As of June 30, 2023, we had an indebtedness of $227.2 million, which after excluding unamortized financing fees and debt discounts amounts to a total indebtedness of $232.8 million (please see the Unaudited Interim Condensed Consolidated Financial Statements for the six months ended June 30, 2023 – “Note - Debt” included elsewhere in this document). As of June 30, 2023, our cash and cash equivalent balances amounted to $13.6 million, held in U.S. Dollar accounts, $4.0 million of which are classified as restricted cash.
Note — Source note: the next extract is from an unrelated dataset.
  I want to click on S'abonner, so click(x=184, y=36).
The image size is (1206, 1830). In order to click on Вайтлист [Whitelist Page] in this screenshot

Working Capital Requirements and Sources of Capital
As of June 30, 2023, we had a working capital deficit (current assets less current liabilities) of $44.5 million. A significant part of the working capital deficit consists of the outstanding balance of the Cargill facility that matures in the first quarter of 2024 and as such has been presented in Current portion of long-term debt ($21.8 million), as well as the Vessel fair value participation liability ($3.6 million) linked to that facility, that has also been presented in current liabilities. On July 17, 2023 we received a termsheet from a major Chinese leasing company for a facility to fully refinance the Cargill facility upon its maturity(see “Recent Developments”). Additionally, another significant part of the working capital deficit relates to pre-collected revenue presented in Unearned revenue ($6.3 million). This amount represents a current liability that does not require future cash settlement.
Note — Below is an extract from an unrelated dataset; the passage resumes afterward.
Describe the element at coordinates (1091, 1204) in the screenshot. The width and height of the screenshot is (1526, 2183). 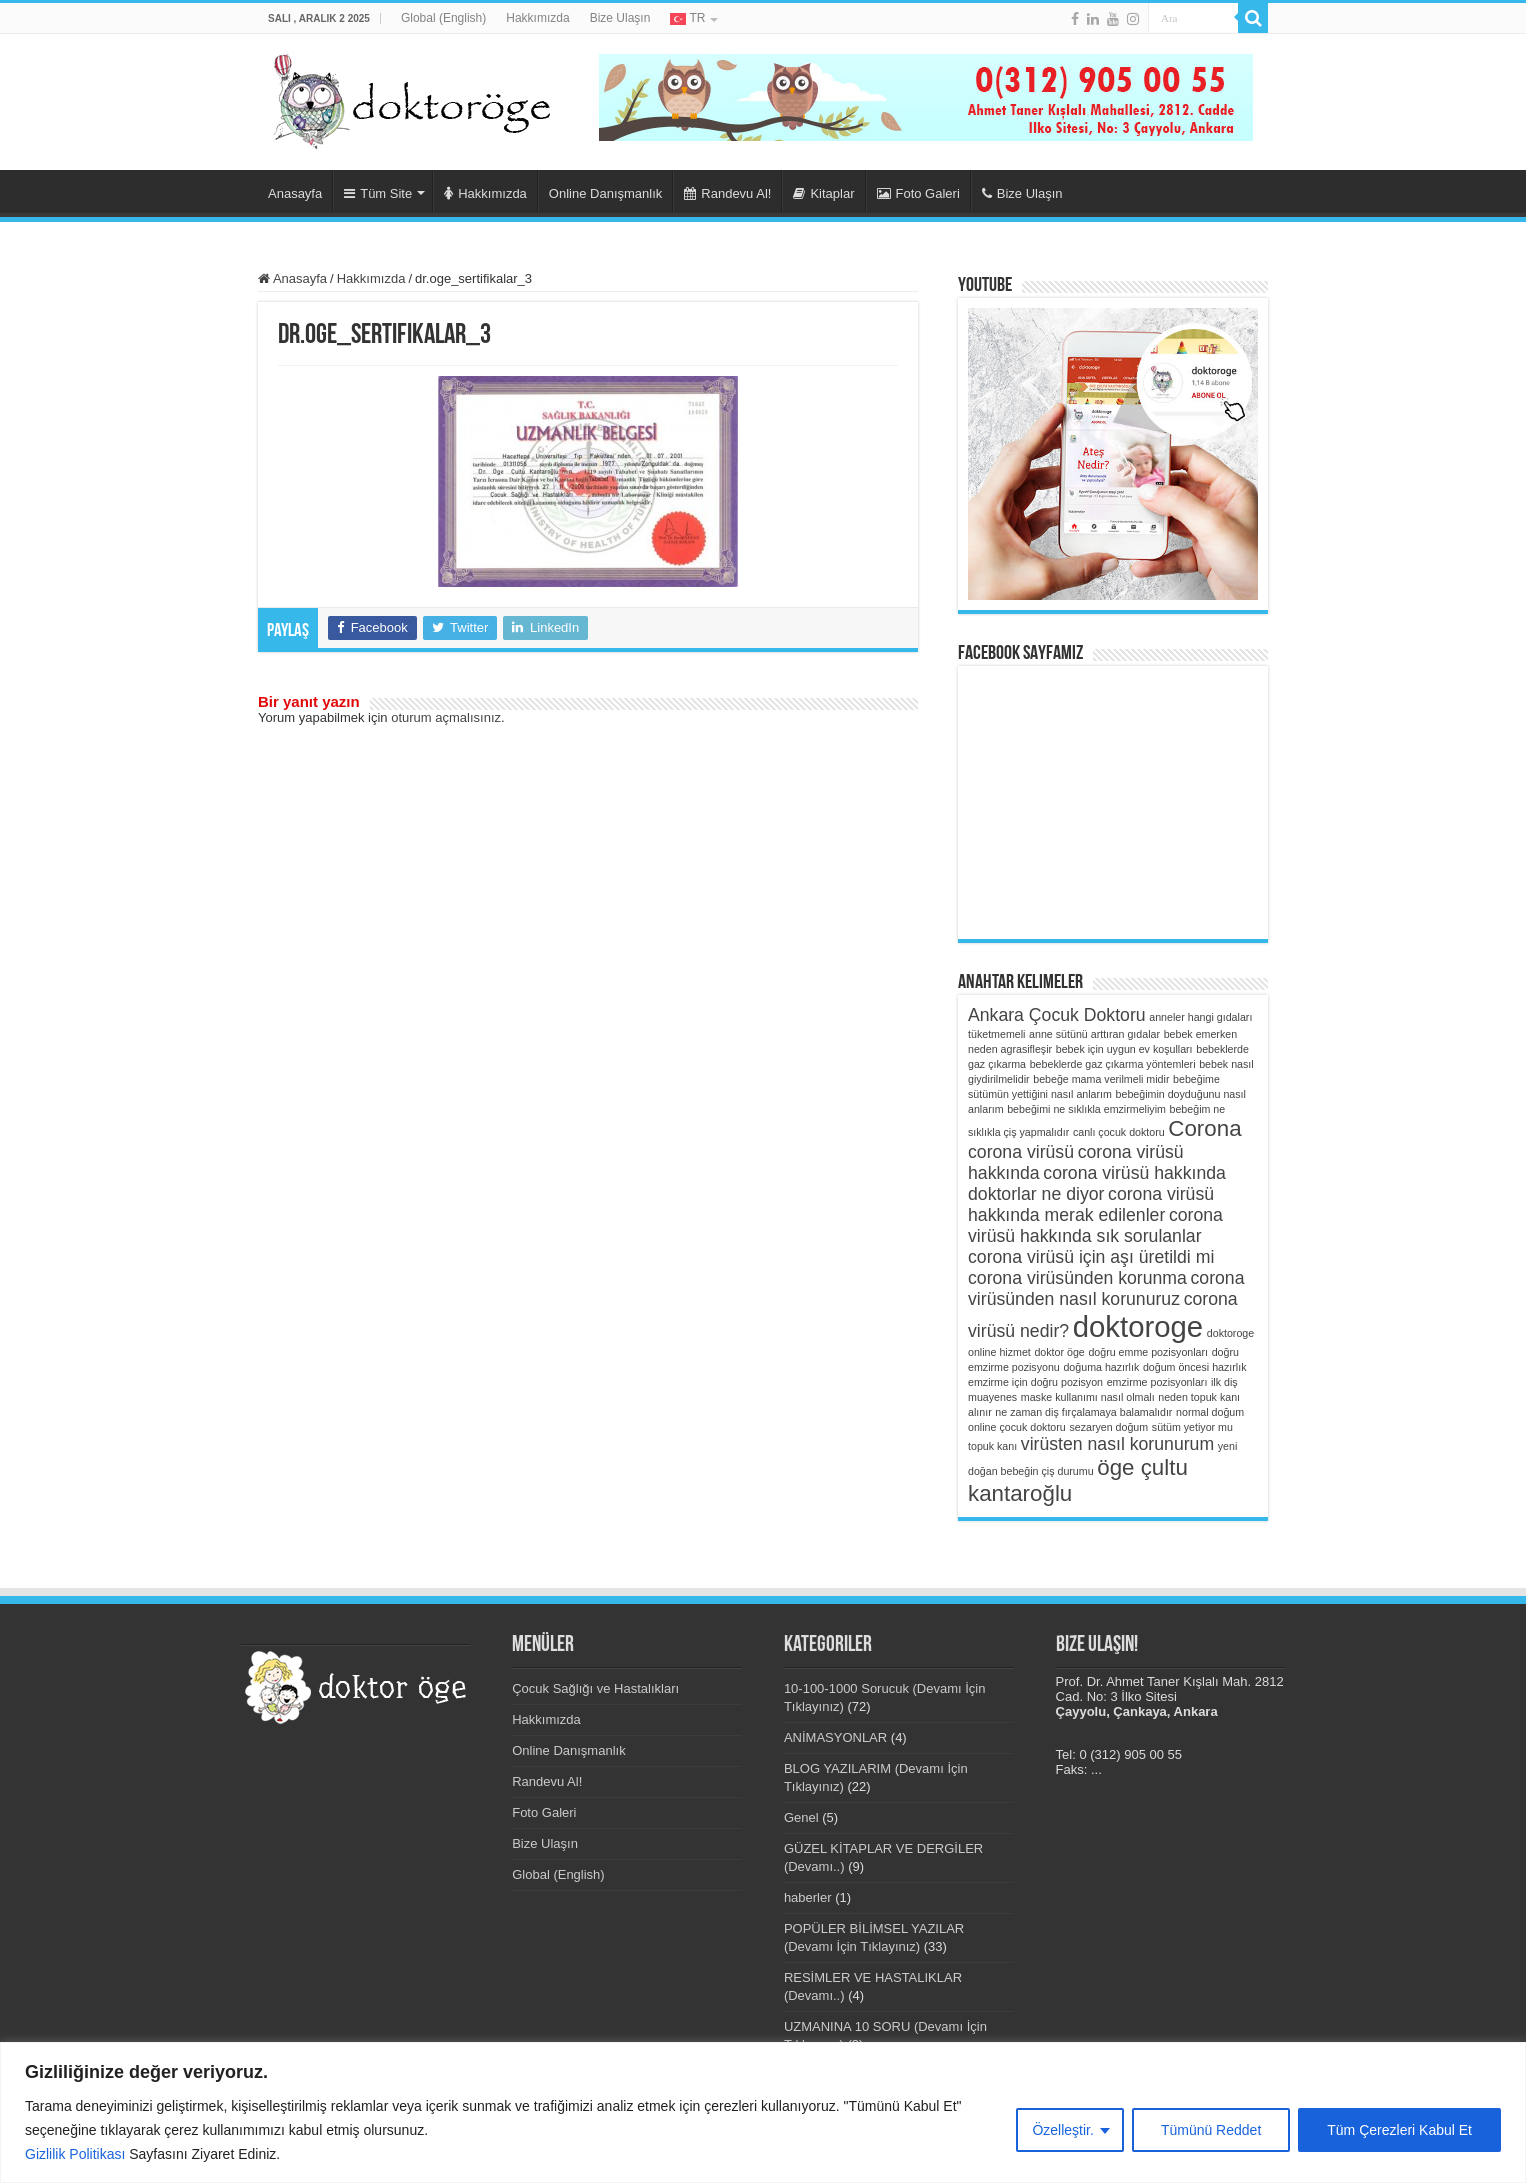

Our operating cash flow for the remainder of 2023 is expected to decrease when compared to the same period in 2022, since all of our owned vessels except for M/T Marina del Rey have loans with fluctuating interest rates, leading to materially increased interest costs.
In our opinion, we will be able to finance our working capital deficit in the next 12 months with cash on hand, operational cash flow and the anticipated successful completion of the refinancing of the Cargill facility (please see the Unaudited Interim Condensed Consolidated Financial Statementsfor the six months ended June 30, 2023 – “Note - Going Concern” included elsewhere in this document).
Cash Flow Information
Unrestricted cash and cash equivalents were $14.3 million and $9.6 million as of June 30, 2022 and 2023, respectively.
Net Cash from Operating Activities.
Net cash provided by operating activities decreased by $0.9 million, during the six months ended June 30, 2022 to $13.0 million, compared to $13.9 million for the six months ended June 30, 2022.
Net Cash from Investing Activities.
Net cash provided by investing activities in the six months ended June 30, 2023 was $1.3 million, resulting solely from return of investments in unconsolidated joint ventures.
Net Cash from Financing Activities.
Net cash used in financing activities in the six months ended June 30, 2023 was $25.3 million, consisting of $26.3 million of redemptions of preferred shares, $7.8 million of scheduled repayments of long term debt and $3.5 million dividends to preferred shares, offset by $12.3 million of net proceeds from equity offerings.